Hız kesmeden devam eden konkordatolar, iflaslar, küçülme kararları ile binlerce işçi ve ailesi açlığa mahkum edildiğine dikkat çekilen konuşmada, "Art arda gelen zamlar, büyüyen vergiler, küçülen maaşlar ve işsizlikle, borç batağında çırpınan milyonlarca emekçi açlığa mahkûm. Bir gece hiçbir yargı kararına dayanmadan çıkartılan haksız, hukuksuz KHK'larla ihraç edilen kamu emekçileri ve aileleri açlığa mahkûm. Emeğiyle geçinen geniş halk kesimleri için hayat her geçen gün zorlaşıyor, insanlarımız geçim zorluğu nedeniyle evine ekmek götüremiyor. İktidarda olanlar ise hayali 'Yeni Ekonomik Program'lar açıklıyor, hiçbir zaman tutmayacak enflasyon, büyüme hedefleri rakamlarına inanmamızı bekliyorlar" diye belirtildi.

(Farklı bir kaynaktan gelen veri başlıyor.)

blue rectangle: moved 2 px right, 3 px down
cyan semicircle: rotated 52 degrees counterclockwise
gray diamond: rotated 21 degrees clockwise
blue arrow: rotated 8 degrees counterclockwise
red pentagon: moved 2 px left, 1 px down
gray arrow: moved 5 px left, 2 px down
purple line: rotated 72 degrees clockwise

Yarattıkları siyasi ve ekonomik krizlere bahaneler uydurulduğunu, "darbe girişimi var", "savaş var" dediklerini, Kürt sorununa barışçıl çözüm isteyenlerin seslerini kıstıklarını, savaş ve barış sözcüklerini dahi yasaklandığı ifade edilen konuşmada, "Seçme, seçilme hakkını, seçmen iradesini yok sayıyor; sandıkta kaybettikleri seçimleri YSK darbesiyle kazanmaya çalışıyor, halkın büyük çoğunluğunun oylarıyla seçilmiş belediye başkanlarını görevden alıyor, yerlerine kendi memurlarını kayyum olarak atıyorlar" diye kaydedildi.

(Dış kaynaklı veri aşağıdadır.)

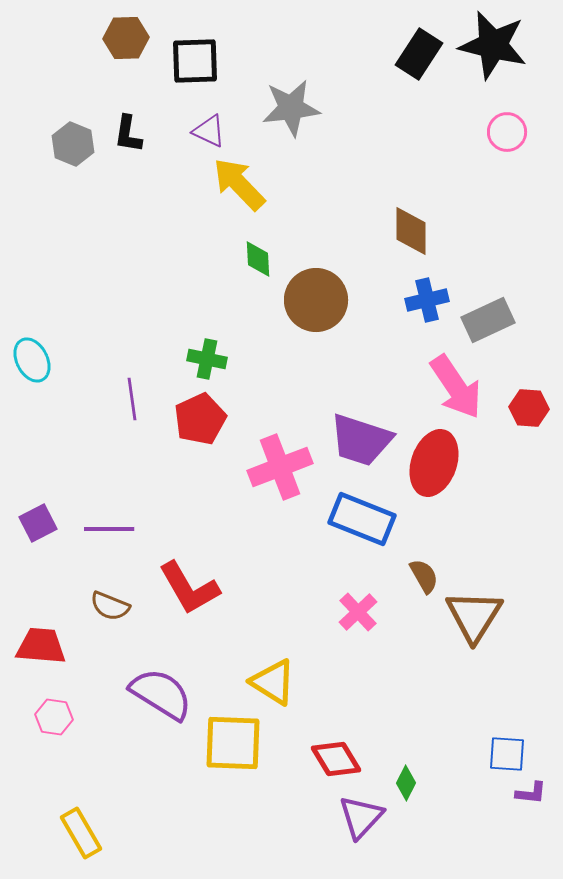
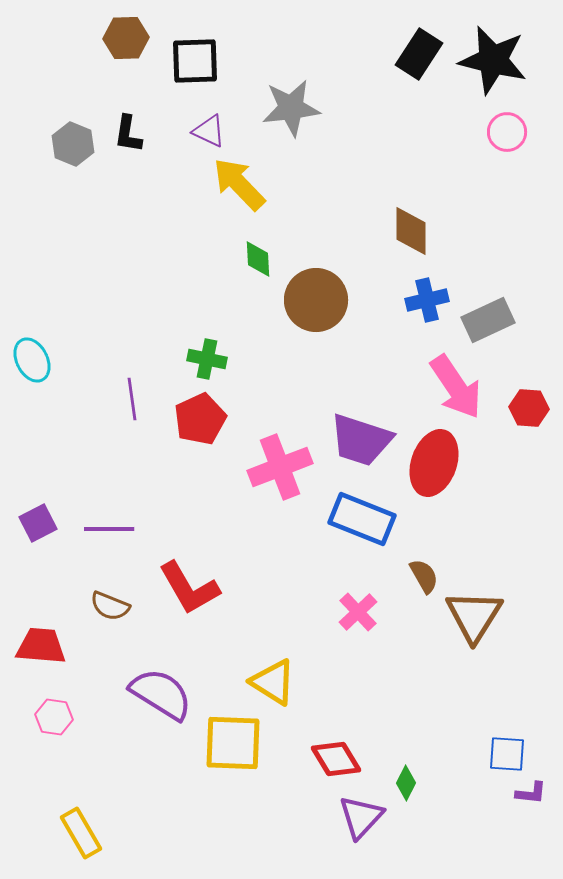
black star at (493, 45): moved 15 px down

'BİZİM GÜCÜMÜZ BİRLİĞİMİZDEDİR'
İş cinayetlerinin, kadın cinayetlerinin, doğa katliamlarının, eğitimde gericileşmenin, laiklik karşıtı politikaların son hızla devam ettiği vurgulanan konuşmada, "Bütün bu yaşananların sorumlusu on yedi yıldır iktidarda olan siyasal İslamcı AKP-Saray rejimidir. Ancak ne baskıları, ne yalanları, ne de savaş politikaları halkın gerçek gündemini gizleyemiyor. Emekçilerin gündemi art arda gelen zamlar, büyüyen vergiler, küçülen maaşlar, işsizlik, yoksulluk, enflasyon, hayat pahalılığı. Peki, çaresiz miyiz? Hayır. Bin kere hayır! Onlar bir avuç, biz milyonlarız. Bizim gücümüz birliğimizdedir. Bunun için İstanbul'daki sendikalar, emek, meslek örgütleri, emekten yana siyasi partiler, örgütler İstanbul Emek Barış Demokrasi Güçleri olarak yan yana geldik, omuz omuza verdik, el ele yürüyoruz" diye belirtildi.

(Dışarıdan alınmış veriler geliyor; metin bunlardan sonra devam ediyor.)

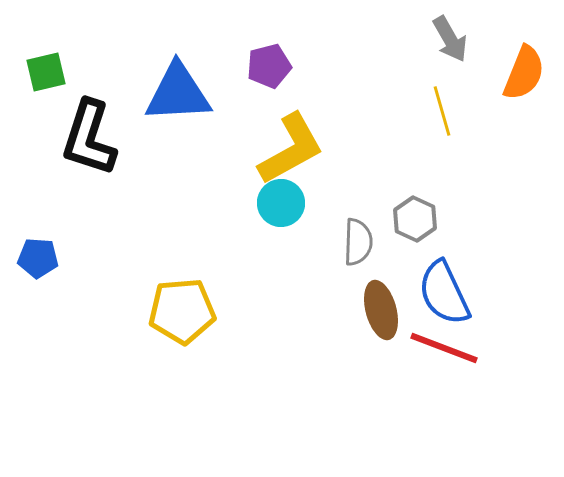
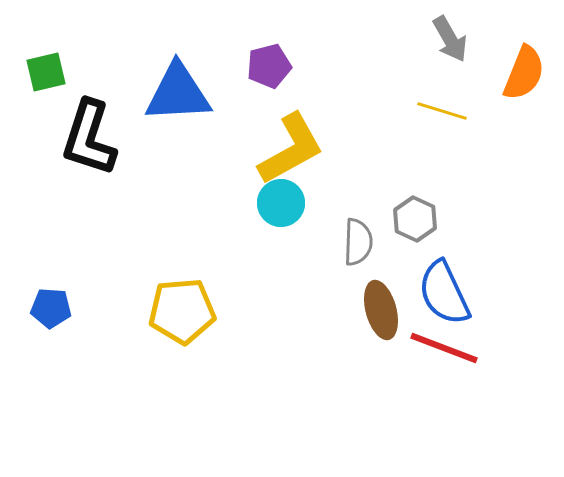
yellow line: rotated 57 degrees counterclockwise
blue pentagon: moved 13 px right, 50 px down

DÜNYADAKİ HALK İSYANLARI SELAMLANDI
7 maddelik teleplerin sıralandığı konuşmada, Şili, Ekvador, Kolombiya, İran, Irak, Lübnan başta olmak üzere dünyanın dört bir yanında direnen halkalar selamlandı.

Konuşmanın devamında şu ifadelere yer verildi:
"Türkiye'de işten atılan sendikalı-sendikasız işçiler, kölelik koşulları dayatılan taşeron çalışanlar, KHK'yla işlerinden edilen kamu emekçileri, emeklilikte yaşa takılanlar, atanamayan öğretmenler, işsizliğe mahkûm edilen gazeteciler, tazminat haklarını isteyen madenciler isyan ediyor. Emekçi sınıfların protestolardan genel greve kadar her yerde, her türlü mücadele yöntemi ile sermayenin, bir avuç azınlığın, biz emekçilere, halklara dayattığı katlanılmaz hayata karşı direnişi direnişimizdir.

"İstanbul Emek Barış Demokrasi Güçleri olarak işsizliğe, pahalılığa, yoksulluğa, zamlara, vergilere, savaşa, tek adam rejimine karşı mücadelemizi aylardır sürdürüyoruz.

"Bugünden sonra daha da birleşerek, gücümüzü daha da büyüterek, yerel platformlarla birlikte meydanlardan mahallelere, mahallelerden sokaklara, işyerlerinden okullara genişleterek sürdüreceğiz."

Miting Grup Vardiya'nın seslendirdiği ezgilerin ardından sona erdi.